» ACTIVITY
From the line containing "Registrate para obtener" down to the line containing "CONTÁCTANOS" in the records below, reproduce every line exactly, ends included, and omit all others.

[Transcribed page contents]
• • • • • • •

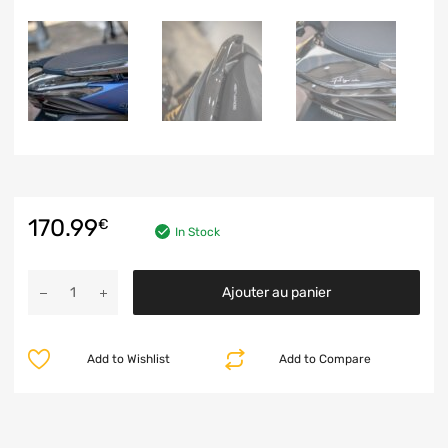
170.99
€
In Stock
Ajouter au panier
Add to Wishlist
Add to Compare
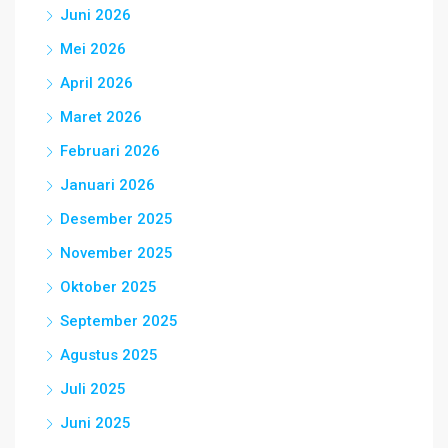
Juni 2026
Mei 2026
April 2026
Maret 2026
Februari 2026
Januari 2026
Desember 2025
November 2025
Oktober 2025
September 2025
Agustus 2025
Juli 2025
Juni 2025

• • • • • • •

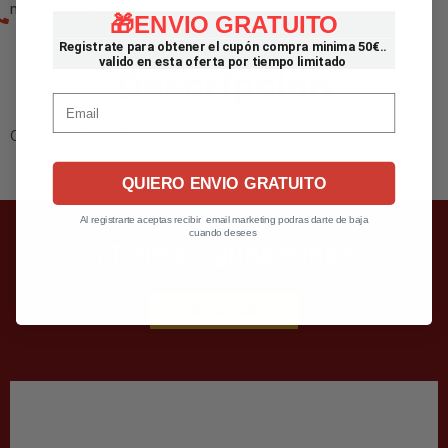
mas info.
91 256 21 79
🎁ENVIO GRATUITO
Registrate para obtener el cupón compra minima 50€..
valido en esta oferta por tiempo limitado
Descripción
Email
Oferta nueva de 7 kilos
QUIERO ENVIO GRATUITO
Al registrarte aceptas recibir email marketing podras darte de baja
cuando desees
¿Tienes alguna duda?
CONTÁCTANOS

• • • • • • •

» OUTPUT OF THE TASK
Registrate para obtener el cupón compra minima 50€..
valido en esta oferta por tiempo limitado
Descripción
Email
Oferta nueva de 7 kilos
QUIERO ENVIO GRATUITO
Al registrarte aceptas recibir email marketing podras darte de baja
cuando desees
¿Tienes alguna duda?
CONTÁCTANOS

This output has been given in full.